# [Task directions]
Copy out the entries that follow exactly, leaving every picture behind.

# [Data listing]
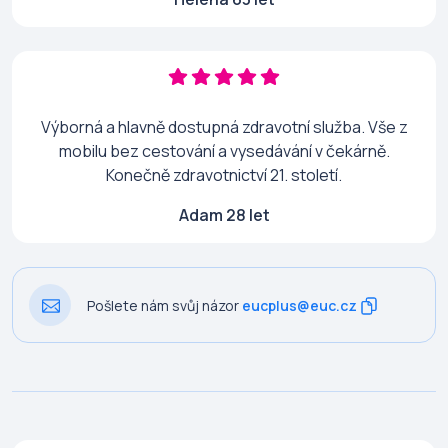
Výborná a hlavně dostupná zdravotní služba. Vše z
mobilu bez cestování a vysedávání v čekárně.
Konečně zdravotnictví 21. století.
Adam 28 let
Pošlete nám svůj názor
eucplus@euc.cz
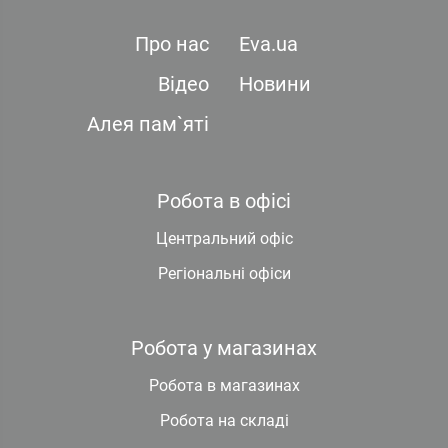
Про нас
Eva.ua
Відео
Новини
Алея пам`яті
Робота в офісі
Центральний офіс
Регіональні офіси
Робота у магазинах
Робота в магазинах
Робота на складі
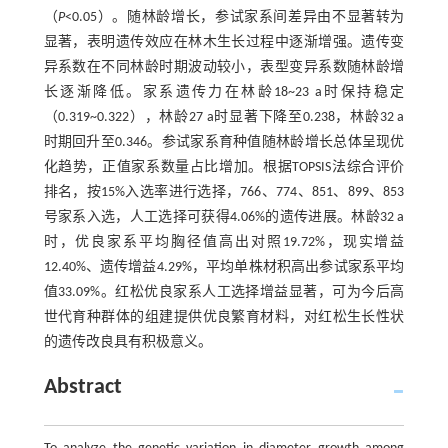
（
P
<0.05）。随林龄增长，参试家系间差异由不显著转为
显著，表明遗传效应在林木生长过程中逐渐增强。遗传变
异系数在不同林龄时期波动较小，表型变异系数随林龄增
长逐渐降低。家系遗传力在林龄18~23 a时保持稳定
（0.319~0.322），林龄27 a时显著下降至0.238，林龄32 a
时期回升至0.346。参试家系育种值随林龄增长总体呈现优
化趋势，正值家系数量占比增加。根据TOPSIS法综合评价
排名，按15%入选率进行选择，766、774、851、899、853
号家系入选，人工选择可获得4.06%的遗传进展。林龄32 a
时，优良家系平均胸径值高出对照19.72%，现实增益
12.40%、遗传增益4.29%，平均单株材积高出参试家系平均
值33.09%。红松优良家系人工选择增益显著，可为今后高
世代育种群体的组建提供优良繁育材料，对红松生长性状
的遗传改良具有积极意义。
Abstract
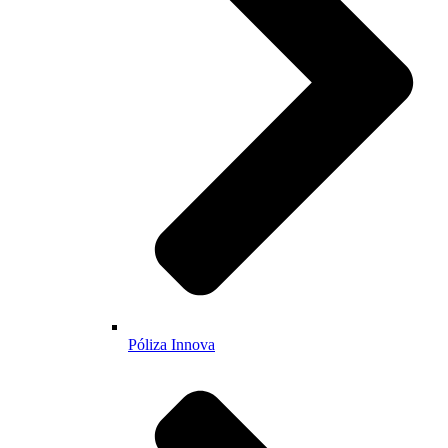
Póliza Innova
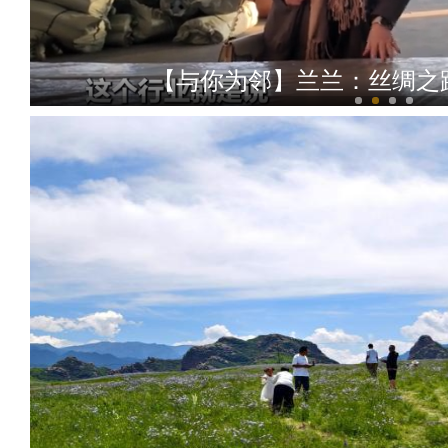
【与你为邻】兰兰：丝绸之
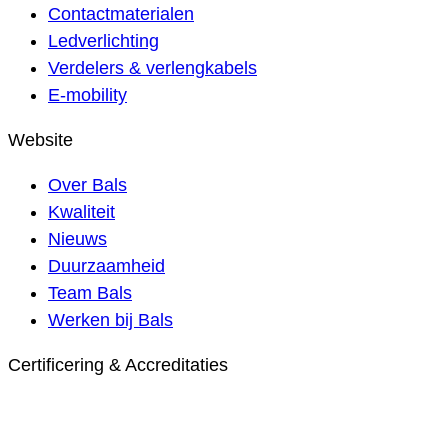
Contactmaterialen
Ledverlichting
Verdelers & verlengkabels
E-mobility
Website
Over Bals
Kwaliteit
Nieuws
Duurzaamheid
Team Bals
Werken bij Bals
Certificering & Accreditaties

# [Task solution]
Výborná a hlavně dostupná zdravotní služba. Vše z
mobilu bez cestování a vysedávání v čekárně.
Konečně zdravotnictví 21. století.
Adam 28 let
Pošlete nám svůj názor
eucplus@euc.cz
Про нас
Eva.ua
Відео
Новини
Алея пам`яті
Робота в офісі
Центральний офіс
Регіональні офіси
Робота у магазинах
Робота в магазинах
Робота на складі
（
P
<0.05）。随林龄增长，参试家系间差异由不显著转为
显著，表明遗传效应在林木生长过程中逐渐增强。遗传变
异系数在不同林龄时期波动较小，表型变异系数随林龄增
长逐渐降低。家系遗传力在林龄18~23 a时保持稳定
（0.319~0.322），林龄27 a时显著下降至0.238，林龄32 a
时期回升至0.346。参试家系育种值随林龄增长总体呈现优
化趋势，正值家系数量占比增加。根据TOPSIS法综合评价
排名，按15%入选率进行选择，766、774、851、899、853
号家系入选，人工选择可获得4.06%的遗传进展。林龄32 a
时，优良家系平均胸径值高出对照19.72%，现实增益
12.40%、遗传增益4.29%，平均单株材积高出参试家系平均
值33.09%。红松优良家系人工选择增益显著，可为今后高
世代育种群体的组建提供优良繁育材料，对红松生长性状
的遗传改良具有积极意义。
Abstract
Póliza Innova
【与你为邻】兰兰：丝绸之
Contactmaterialen
Ledverlichting
Verdelers & verlengkabels
E-mobility
Website
Over Bals
Kwaliteit
Nieuws
Duurzaamheid
Team Bals
Werken bij Bals
Certificering & Accreditaties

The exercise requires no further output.